- Born: February 23, 1950
- Died: April 2, 2024 (aged 74)
- Education: University of California, Berkeley
- Occupations: Investor, venture capitalist, author

= Andrew Rudd =

American businessman (1950–2024)

Andrew Rudd was an American investor, financial academic, author and venture capitalist that co-founded and was former chairman and CEO of Barra, Inc. and founder and former CEO of Advisor Software.

His areas of academic interest were asset allocation, modern portfolio theory, risk management, and performance measurement. He was the co-author of two investment related books: Modern Portfolio Theory: The Principles of Investment Management and Option Pricing.

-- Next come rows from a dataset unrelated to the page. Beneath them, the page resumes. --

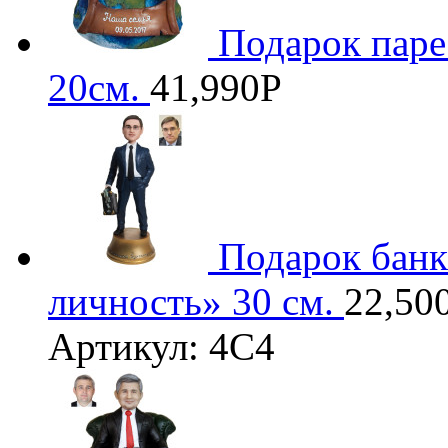
Подарок паре
20см.
41,990
Р
3D
Подарок банк
личность» 30 см.
22,50
Артикул: 4С4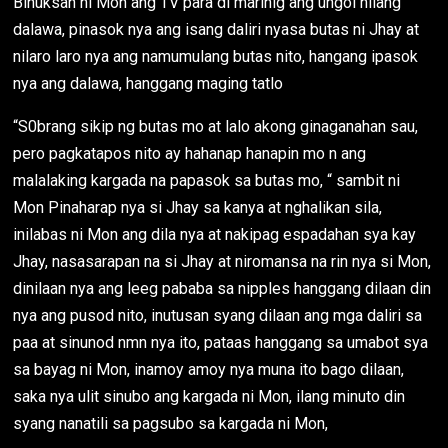
Binuksan ni Mon ang TV para di marinig ang ungol nilang
dalawa, pinasok nya ang isang daliri nyasa butas ni Jhay at
nilaro laro nya ang namumulang butas nito, hangang ipasok
nya ang dalawa, hanggang maging tatlo
“S0brang sikip ng butas mo at lalo akong ginaganahan sau,
pero pagkatapos nito ay hahanap hanapin mo n ang
malalaking kargada na papasok sa butas mo, “ sambit ni
Mon Pinaharap nya si Jhay sa kanya at nghalikan sila,
inilabas ni Mon ang dila nya at nakipag espadahan sya kay
Jhay, nasasarapan na si Jhay at niromansa na rin nya si Mon,
dinilaan nya ang leeg pababa sa nipples hanggang dilaan din
nya ang pusod nito, inutusan syang dilaan ang mga daliri sa
paa at sinunod nmn nya ito, pataas hanggang sa umabot sya
sa bayag ni Mon, inamoy amoy nya muna ito bago dilaan,
saka nya ulit sinubo ang kargada ni Mon, ilang minuto din
syang nanatili sa pagsubo sa kargada ni Mon,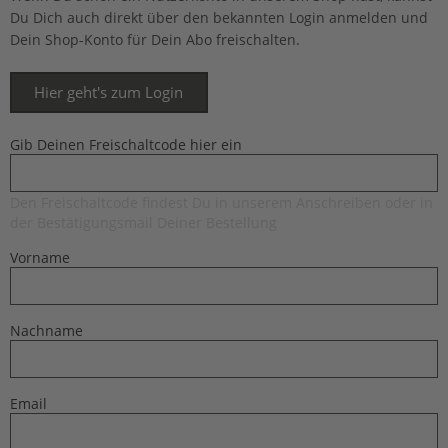
Du Dich auch direkt über den bekannten Login anmelden und
Dein Shop-Konto für Dein Abo freischalten.
Hier geht's zum Login
Gib Deinen Freischaltcode hier ein
Den Freischaltcode findest Du in unserem Anschreiben oder in
der Bestätigungsmail Deiner Bestellung
Vorname
Nachname
Email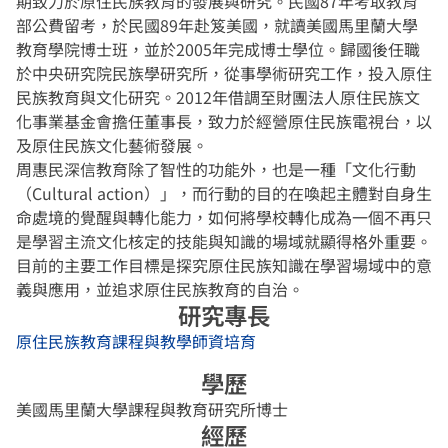
期致力於原住民族教育的發展與研究。民國87年考取教育
部公費留考，於民國89年赴笈美國，就讀美國馬里蘭大學
教育學院博士班，並於2005年完成博士學位。歸國後任職
於中央研究院民族學研究所，從事學術研究工作，投入原住
民族教育與文化研究。2012年借調至財團法人原住民族文
化事業基金會擔任董事長，致力於經營原住民族電視台，以
及原住民族文化藝術發展。
周惠民深信教育除了智性的功能外，也是一種「文化行動
（Cultural action）」，而行動的目的在喚起主體對自身生
命處境的覺醒與轉化能力，如何將學校轉化成為一個不再只
是學習主流文化核定的技能與知識的場域就顯得格外重要。
目前的主要工作目標是探究原住民族知識在學習場域中的意
義與應用，並追求原住民族教育的自治。
研究專長
原住民族教育
課程與教學
師資培育
學歷
美國馬里蘭大學課程與教育研究所博士
經歷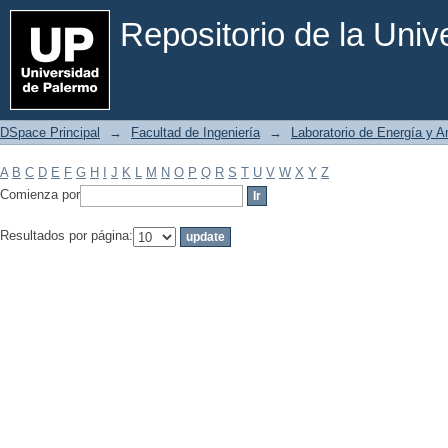
Filtrar por: Materia
Repositorio de la Uni
DSpace Principal
→
Facultad de Ingeniería
→
Laboratorio de Energía y 
A
B
C
D
E
F
G
H
I
J
K
L
M
N
O
P
Q
R
S
T
U
V
W
X
Y
Z
Comienza por
Resultados por página: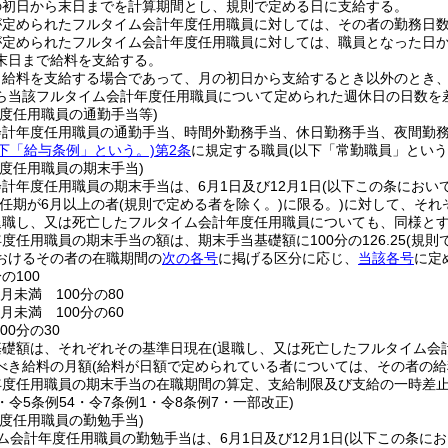
の初日から末日までを計算期間とし、規則で定める日に支給する。
が定められたフルタイム会計年度任用職員に対しては、その者の勤務日
が定められたフルタイム会計年度任用職員に対しては、職員となった日
末日まで給料を支給する。
り給料を支給する場合であって、月の初日から支給するとき以外のとき
ら当該フルタイム会計年度任用職員について定められた週休日の日数を
年度任用職員の通勤手当等)
会計年度任用職員の通勤手当、時間外勤務手当、休日勤務手当、夜間勤
下「給与条例」という。)
第2条
に規定する職員
(以下「常勤職員」という
度任用職員の期末手当)
計年度任用職員の期末手当は、6月1日及び12月1日
(以下この条におい
(任期が6月以上の者
(規則で定める者を除く。)
に限る。)
に対して、それ
退職し、又は死亡したフルタイム会計年度任用職員についても、同様と
度任用職員の期末手当の額は、期末手当基礎額に100分の126.25
(規則
おけるその者の在職期間の
次の各号
に掲げる区分に応じ、
当該各号
に定
の100
月未満 100分の80
月未満 100分の60
00分の30
基礎額は、それぞれその基準日現在
(退職し、又は死亡したフルタイム会
べき給料の月額
(給料が日額で定められている者については、その者の給
年度任用職員の期末手当の在職期間の算定、支給制限及び支給の一時差
6・令5条例54・令7条例1・令8条例7・一部改正)
度任用職員の勤勉手当)
ム会計年度任用職員の勤勉手当は、6月1日及び12月1日
(以下この条に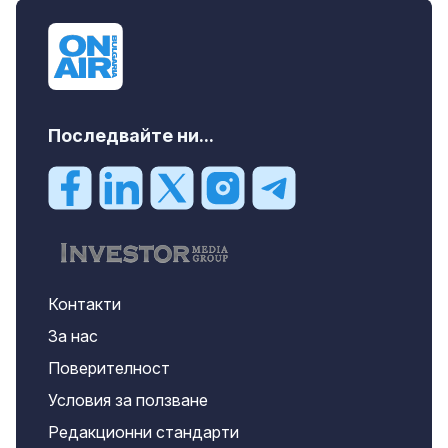
Последвайте ни...
Контакти
За нас
Поверителност
Условия за ползване
Редакционни стандарти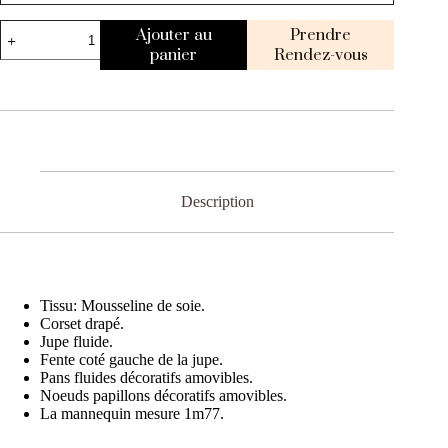
Ajouter au
Prendre
panier
Rendez-vous
Description
Tissu: Mousseline de soie.
Corset drapé.
Jupe fluide.
Fente coté gauche de la jupe.
Pans fluides décoratifs amovibles.
Noeuds papillons décoratifs amovibles.
La mannequin mesure 1m77.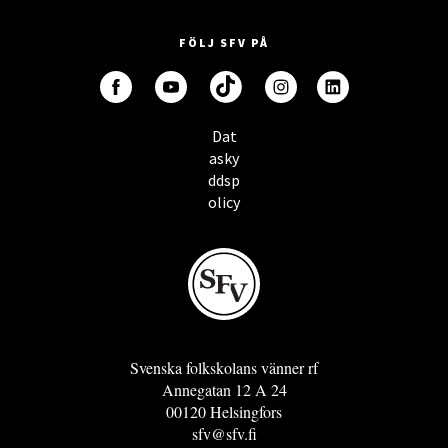
FÖLJ SFV PÅ
Dat
asky
ddsp
olicy
Svenska folkskolans vänner rf
Annegatan 12 A 24
00120 Helsingfors
sfv@sfv.fi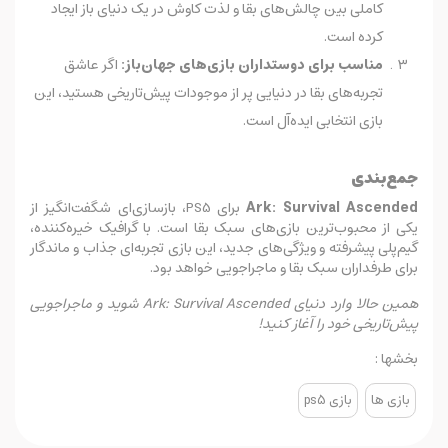
کاملی بین چالش‌های بقا و لذت کاوش در یک دنیای باز ایجاد
کرده است.
مناسب برای دوستداران بازی‌های جهان‌باز:
اگر عاشق
تجربه‌های بقا در دنیایی پر از موجودات پیش‌تاریخی هستید، این
بازی انتخابی ایده‌آل است.
جمع‌بندی
Ark: Survival Ascended
برای PS5، بازسازی‌ای شگفت‌انگیز از
یکی از محبوب‌ترین بازی‌های سبک بقا است. با گرافیک خیره‌کننده،
گیم‌پلی پیشرفته و ویژگی‌های جدید، این بازی تجربه‌ای جذاب و ماندگار
برای طرفداران سبک بقا و ماجراجویی خواهد بود.
همین حالا وارد دنیای Ark: Survival Ascended شوید و ماجراجویی
پیش‌تاریخی خود را آغاز کنید!
بخشها :
بازی ها
بازی ps5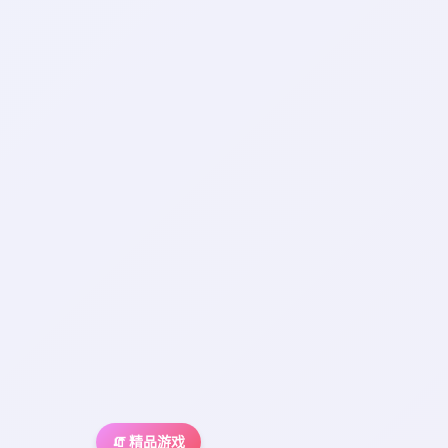
🧯 精品游戏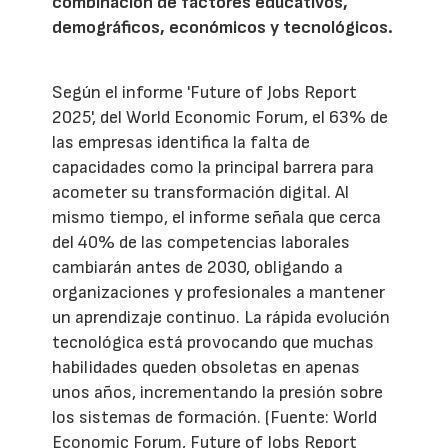
combinación de factores educativos,
demográficos, económicos y tecnológicos.
Según el informe 'Future of Jobs Report
2025', del World Economic Forum, el 63% de
las empresas identifica la falta de
capacidades como la principal barrera para
acometer su transformación digital. Al
mismo tiempo, el informe señala que cerca
del 40% de las competencias laborales
cambiarán antes de 2030, obligando a
organizaciones y profesionales a mantener
un aprendizaje continuo. La rápida evolución
tecnológica está provocando que muchas
habilidades queden obsoletas en apenas
unos años, incrementando la presión sobre
los sistemas de formación. (Fuente: World
Economic Forum, Future of Jobs Report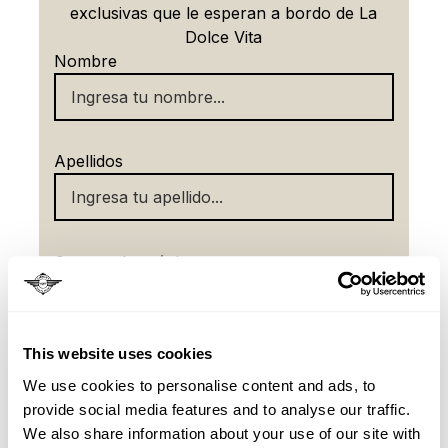
exclusivas que le esperan a bordo de La
Dolce Vita
Nombre
Apellidos
Correo electrónico
This website uses cookies
número de teléfono
We use cookies to personalise content and ads, to
provide social media features and to analyse our traffic.
We also share information about your use of our site with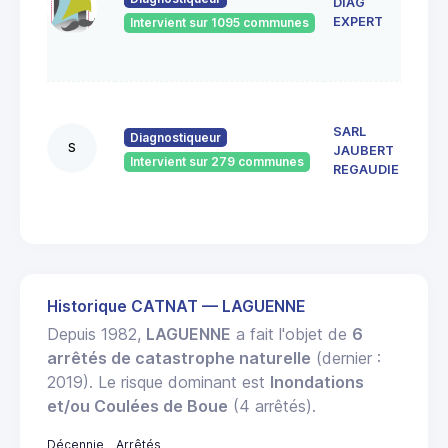
DIAG
Alvit
1910
EXPERT
Intervient sur 1095 communes
BRIV
GAIL
66
boul
SARL
Diagnostiqueur
Koen
S
JAUBERT
1910
Intervient sur 279 communes
REGAUDIE
BRIV
GAIL
Historique CATNAT — LAGUENNE
Depuis 1982,
LAGUENNE
a fait l'objet de
6
arrêtés de catastrophe naturelle
(dernier :
2019). Le risque dominant est
Inondations
et/ou Coulées de Boue
(4 arrêtés).
Décennie
Arrêtés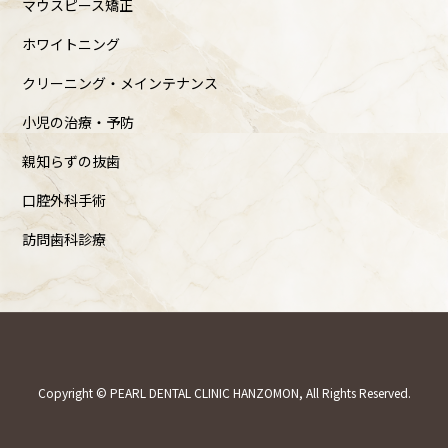
マウスピース矯正
ホワイトニング
クリーニング・メインテナンス
小児の治療・予防
親知らずの抜歯
口腔外科手術
訪問歯科診療
Copyright © PEARL DENTAL CLINIC HANZOMON, All Rights Reserved.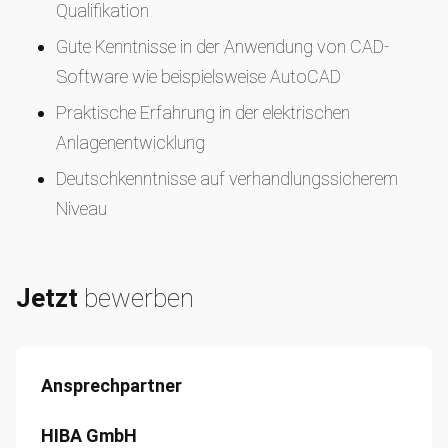
Qualifikation
Gute Kenntnisse in der Anwendung von CAD-
Software wie beispielsweise AutoCAD
Praktische Erfahrung in der elektrischen
Anlagenentwicklung
Deutschkenntnisse auf verhandlungssicherem
Niveau
Flexibilität für gelegentliche Dienstreisen
Jetzt
bewerben
Ansprechpartner
HIBA GmbH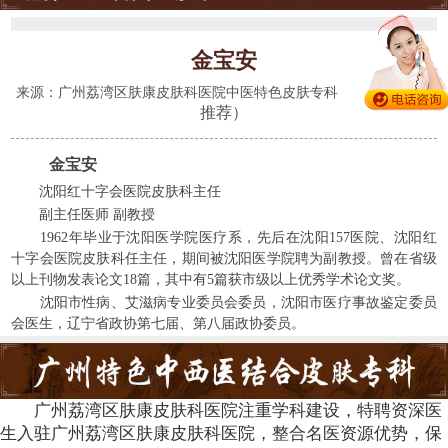
金宝安
(428人
来源：广州荔湾区肤康皮肤科医院中医特色皮肤专科
推荐）
金宝安
沈阳红十字会医院皮肤科主任
副主任医师 副教授
1962年毕业于沈阳医学院医疗系，先后在沈阳157医院、沈阳红
十字会医院皮肤科任主任，期间被沈阳医学院聘为副教授。曾在省级
以上刊物发表论文18篇，其中有5篇获市级以上优秀学术论文奖。
沈阳市性病、艾滋病专业委员会委员，沈阳市医疗事故鉴定委员
会医生，辽宁省政协第七届、第八届政协委员。
广州荔湾区肤康皮肤科医院注重学科建设，特聘资深医
生入驻广州荔湾区肤康皮肤科医院，整合名医资源优势，保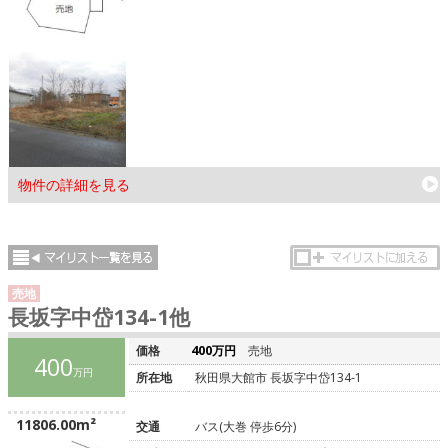
物件の詳細を見る
売地
長坂字中岱134-1他
価格
400万円
売地
400
万円
所在地
秋田県大館市 長坂字中岱134-1
11806.00m²
交通
バス(大巻 停歩6分)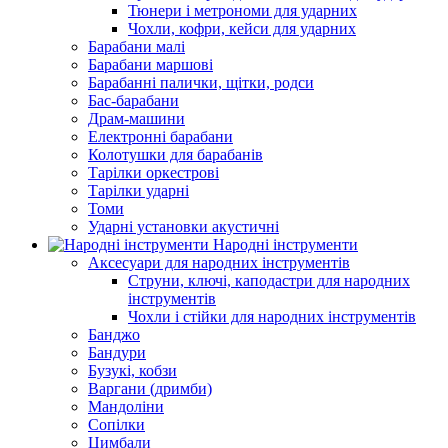
Тюнери і метрономи для ударних
Чохли, кофри, кейси для ударних
Барабани малі
Барабани маршові
Барабанні палички, щітки, родси
Бас-барабани
Драм-машини
Електронні барабани
Колотушки для барабанів
Тарілки оркестрові
Тарілки ударні
Томи
Ударні установки акустичні
Народні інструменти
Аксесуари для народних інструментів
Струни, ключі, каподастри для народних
інструментів
Чохли і стійки для народних інструментів
Банджо
Бандури
Бузукі, кобзи
Варгани (дримби)
Мандоліни
Сопілки
Цимбали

==Early life and education==
He studied at the University of California, Berkeley, where he earned an MS in Operations Research, an MBA and PhD in Operations research and Finance. From 1977 to 1982, he was a Professor of Finance and Operations Research at the Johnson School at Cornell University in Ithaca, New York.

==Career==
He served as the CEO of Barra from 1984 to 1999. In 2004, Barra was acquired by Morgan Stanley Capital International and renamed MSCI Barra. Rudd was the founder and former CEO of Advisor Software. Advisor Software was acquired by Refinitiv in 2020.

==Endowments==
Rudd chaired the Rudd Family Foundation, which supports educational and youth activities. The foundation has endowed faculty chairs at the Haas School of Business,
University of Massachusetts, The Johnson School at Cornell University, and the Blum Centre for Developing Economies at the University of California, Berkeley. He was also a trustee of The Blum Center, a member of The Johnson School Advisory Council. He has written several journal articles and co-authored two books on investment management.

== Selected published works ==
- Barr Rosenberg and Andrew Rudd, "Factor-Related and specific returns of common stocks: Serial correlation and market inefficiency", Journal of Finance, Volume 37, Issue 2, May 1982, Pages 543–554.
- Robert Jarrow and Andrew Rudd, "Approximate option valuation for arbitrary stochastic processes", Journal of Financial Economics, Volume 10, Issue 3, November 1982, Pages 347–369.
- Robert Jarrow and Andrew Rudd, Option Pricing, 1983, Irwin Professional Publishing.
- Jeremy Evnine and Andrew Rudd, "Index options: The early evidence", Journal of Finance, Volume 40, Issue 3, July 1985, Pages 743-756.
- Richard Grinold, Andrew Rudd, and Dan Stefek, "Global factors: Fact or fiction", Journal of Portfolio Management, Volume 16, Issue 1, Fall 1989.